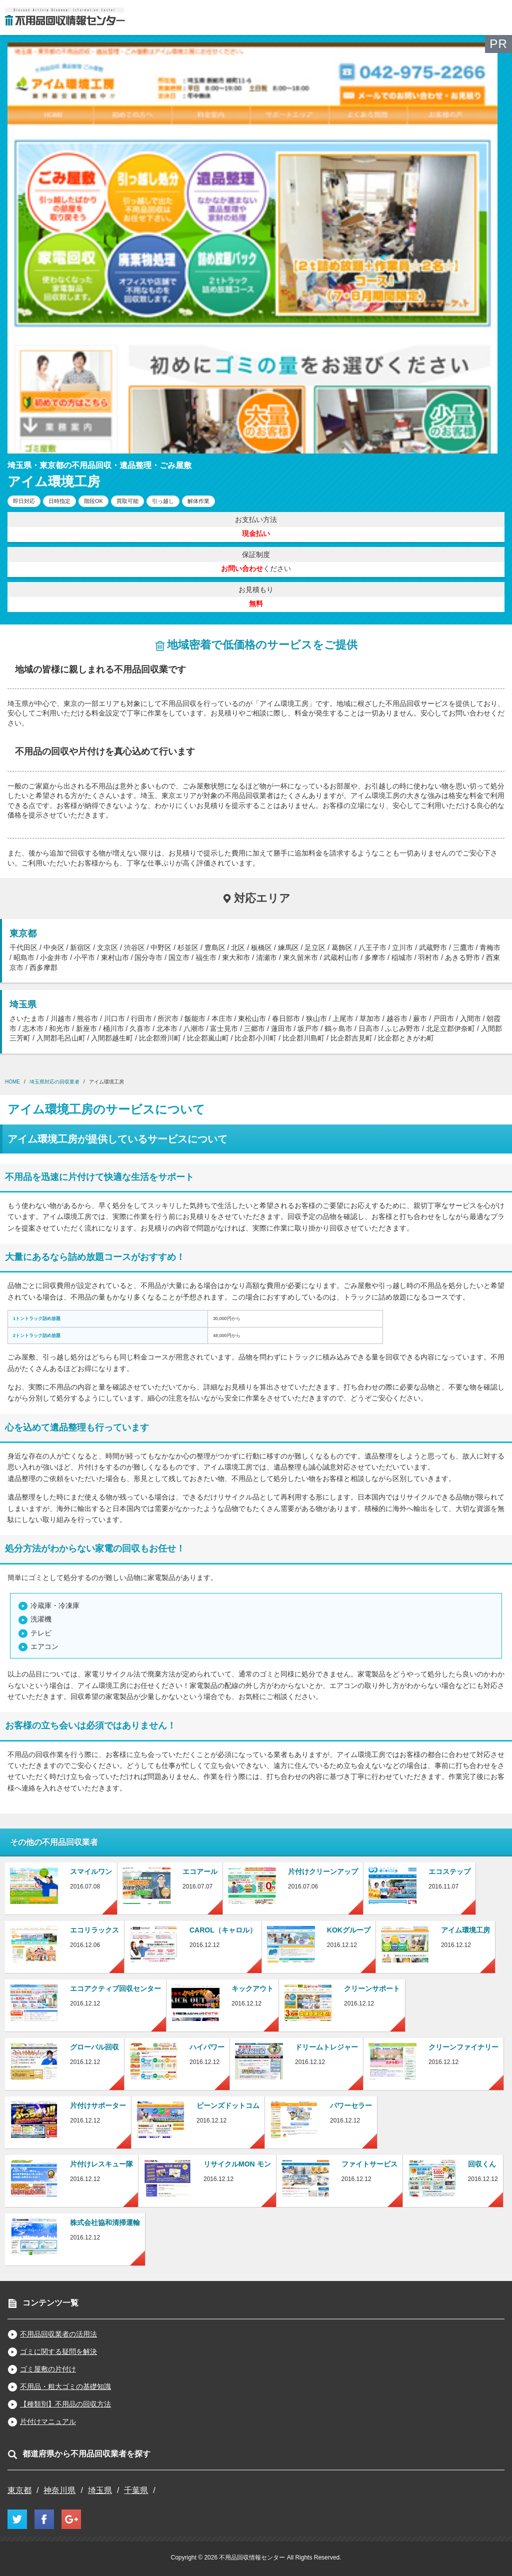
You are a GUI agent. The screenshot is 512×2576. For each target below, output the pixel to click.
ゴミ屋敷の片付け (48, 2369)
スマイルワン (91, 1872)
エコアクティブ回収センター (115, 1988)
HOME (12, 1081)
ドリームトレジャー (326, 2047)
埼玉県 (100, 2490)
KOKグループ (348, 1930)
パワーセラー (351, 2106)
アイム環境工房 (465, 1930)
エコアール (200, 1872)
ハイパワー (207, 2047)
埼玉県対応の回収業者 (55, 1081)
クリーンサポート (372, 1988)
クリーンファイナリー (463, 2047)
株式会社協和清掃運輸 (105, 2222)
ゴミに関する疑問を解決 (58, 2352)
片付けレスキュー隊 (101, 2164)
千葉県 (136, 2490)
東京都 (20, 2490)
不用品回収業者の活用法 (58, 2334)
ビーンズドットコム (228, 2106)
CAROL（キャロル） (223, 1930)
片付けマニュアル (48, 2422)
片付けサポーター (98, 2106)
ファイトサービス (370, 2164)
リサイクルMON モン (237, 2164)
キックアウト (253, 1988)
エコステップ (449, 1872)
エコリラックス (94, 1930)
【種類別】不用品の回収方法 (65, 2404)
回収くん (482, 2164)
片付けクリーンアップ (323, 1872)
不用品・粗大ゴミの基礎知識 (65, 2386)
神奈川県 (60, 2490)
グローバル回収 (94, 2047)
......
## Problem statement
From the first line of the records through the line with "クリーンファイナリー (463, 2047)", reproduce each line exactly and leave the pictures out.

## Solution for this task
You are a GUI agent. The screenshot is 512×2576. For each target below, output the pixel to click.
ゴミ屋敷の片付け (48, 2369)
スマイルワン (91, 1872)
エコアクティブ回収センター (115, 1988)
HOME (12, 1081)
ドリームトレジャー (326, 2047)
埼玉県 (100, 2490)
KOKグループ (348, 1930)
パワーセラー (351, 2106)
アイム環境工房 (465, 1930)
エコアール (200, 1872)
ハイパワー (207, 2047)
埼玉県対応の回収業者 (55, 1081)
クリーンサポート (372, 1988)
クリーンファイナリー (463, 2047)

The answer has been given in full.